Calderdale Councillors wonder how Jo/e Blogs with no digital technology can access their GP surgery

Calderdale Council’s Adults Health and Social Care Scrutiny Panel recently called in GPs and Calderdale Clinical Commissioning Group about the public’s problems with getting appointments and advice from their GP surgeries, since the “total triage approach” was adopted in March 2020 on NHS England’s instructions.

A report by Debbie Robinson, Calderdale Clinical Commissioning Group Director of Improvement (Community and Primary Care), informed the 15th July meeting that,

“All practices introduced telephone triage which meant that patients were assessed by a Clinician over the telephone first, allowing many patients to be offered a consultation and potential treatment through a prescription or referral without the need for a face-to-face appointment.”

Widespread public complaints about not being able to get through to GP Practices’ phones

But from what was said in the meeting by Cllr Barnes, Calderdale Clinical Commissioning Group GP Lead Majid Azeb and Calderdale Local Medical Committee Chair Dr Seema Nagpaul, it seems that the initial phone triage assessment is carried out by receptionists who are unlikely to be clinicians.
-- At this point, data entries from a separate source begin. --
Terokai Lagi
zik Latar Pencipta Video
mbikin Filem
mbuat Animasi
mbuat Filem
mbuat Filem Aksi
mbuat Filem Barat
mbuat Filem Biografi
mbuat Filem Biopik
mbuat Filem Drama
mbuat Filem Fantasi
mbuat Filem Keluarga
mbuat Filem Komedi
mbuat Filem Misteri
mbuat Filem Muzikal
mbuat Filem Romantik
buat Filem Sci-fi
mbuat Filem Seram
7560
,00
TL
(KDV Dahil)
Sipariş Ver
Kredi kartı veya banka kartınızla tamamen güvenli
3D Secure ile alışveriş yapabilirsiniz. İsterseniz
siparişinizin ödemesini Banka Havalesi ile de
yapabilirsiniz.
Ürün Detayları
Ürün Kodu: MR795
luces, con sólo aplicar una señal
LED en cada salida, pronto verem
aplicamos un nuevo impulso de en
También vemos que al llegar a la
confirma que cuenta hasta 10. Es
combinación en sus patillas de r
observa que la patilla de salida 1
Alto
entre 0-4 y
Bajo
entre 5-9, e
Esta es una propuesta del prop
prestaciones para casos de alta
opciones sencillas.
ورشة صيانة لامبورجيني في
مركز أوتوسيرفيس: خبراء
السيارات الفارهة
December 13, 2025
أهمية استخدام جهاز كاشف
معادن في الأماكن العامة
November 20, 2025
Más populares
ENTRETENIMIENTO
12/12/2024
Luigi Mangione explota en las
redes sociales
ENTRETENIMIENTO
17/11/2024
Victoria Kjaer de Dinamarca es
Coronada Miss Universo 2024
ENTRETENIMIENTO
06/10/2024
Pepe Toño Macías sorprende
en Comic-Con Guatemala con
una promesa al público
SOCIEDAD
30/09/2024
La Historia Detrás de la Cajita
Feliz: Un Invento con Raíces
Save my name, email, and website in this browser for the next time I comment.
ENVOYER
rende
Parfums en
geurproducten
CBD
Cllr Mike Barnes told the 15th July meeting that all Councillors had received many complaints from the public over the past year about being unable to get through on their GP Practices’ phones.

And when they could, they were “interrogated” about their symptoms and asked sensitive questions by receptionists whom they didn’t know. The receptionists wouldn’t put patients through for a consultation until they’d,

“got the answers on their tick sheets.”

Cllr Barnes added that Practice Managers’ responses to this issue had been patronising, condescending and hadn’t addressed the issue.

Majid Azeb, the GP lead for the Clinical Commissioning Group, told Cllr Barnes that because nowadays GP practices have so many different types of staff, they need receptionists to get an indication of what the problem is so they can put the patient with the correct clinician, as a start. But this should not involve interrogation.

Dr Seema Nagpaul said that in training they should be looking at the way receptionists ask for patients’ details in the initial telephone triage – they never used to do that.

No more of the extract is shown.